Although rough, the landing did have its advantages. As soon as Stapleton crawled out, he ran into a group enjoying a picnic. Unfazed by their unexpected guest, the picnickers gave him a cup of tea. Stapleton then called his brother, an air vice marshal at the Air Ministry, for a car to come get him.

Ten days later, Stapleton was patrolling with his squadron at 20,000 feet when he encountered a mixed force of German fighters and bombers. “I was diving to attack them when I was engaged by two Bf-109s,” he later wrote. “When I fired at the first one I noticed glycol coming from his radiator. I did a No. 2 attack and as I fired I was hit by bullets from another Bf-109. I broke off downwards and continued my dive. At 6,000 feet I saw a single-engined machine diving vertically with no tail unit. I looked up and saw a parachutist coming down circled by another Bf-109. I attacked him from the low quarter. He dived vertically towards the ground and flattened out at ground level.

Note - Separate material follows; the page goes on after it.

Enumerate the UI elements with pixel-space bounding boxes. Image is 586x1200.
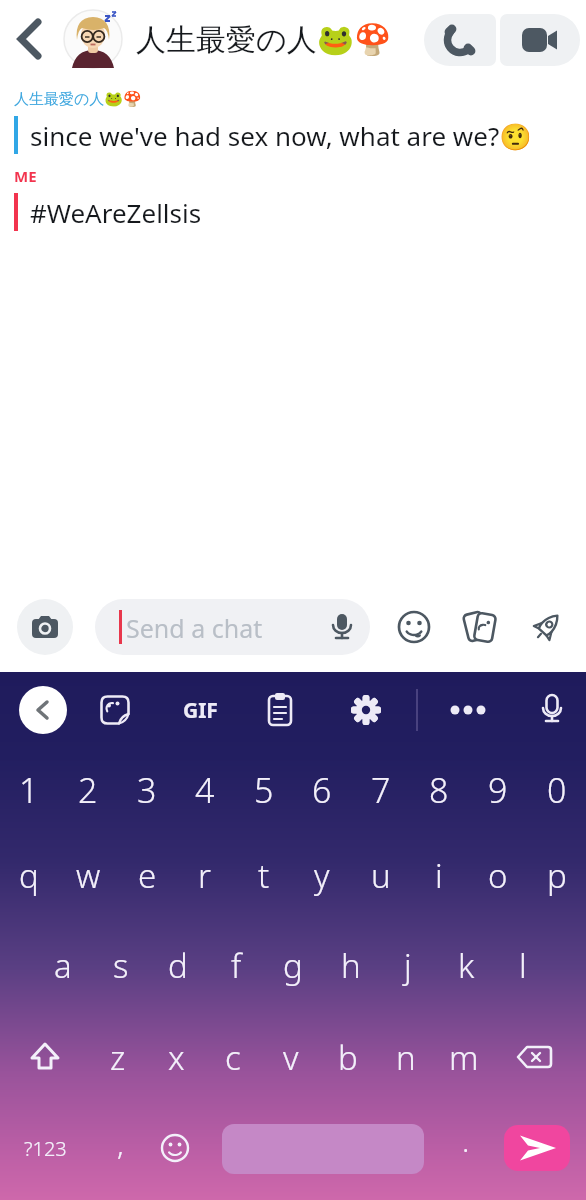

I then did a series of beam attacks from both sides and the enemy aircraft turned into my attacks. He finally force-landed. He tried to set his radio on fire by taking off his jacket and setting fire to it and putting it into the cockpit. He was prevented by the LDV [Local Defense Volunteers].”

Stapleton’s defeated foe was 1st Lt. Franz von Werra, an eight-victory ace. Sent to a prison camp in Canada, he escaped on January 21, 1941, and made it back to Germany on April 18, 1941, earning him the distinction of being the only Axis prisoner captured in the UK to make his way back to the Reich.

By December, the Battle of Britain having been won, Stapleton returned with his squadron to Scotland. He finally left 603 in March 1941, and for a while enjoyed the relative safety of transporting aircraft with No. 4 Delivery Flight.

Stapleton’s respite was short. Restless in such an inactive posting, he volunteered for service in a merchant ship fighter unit, dubbed “Churchill’s Atlantic Suicide Squad.” Members of this unusual unit sailed in merchant ships equipped with a “catapult” and a Hawker Hurricane. The idea was that as soon as one of the Luftwaffe’s predatory Focke Wulf Fw-200C Condors appeared on the scene, the embattled vessel could send its Hurricane aloft to fend off the enemy.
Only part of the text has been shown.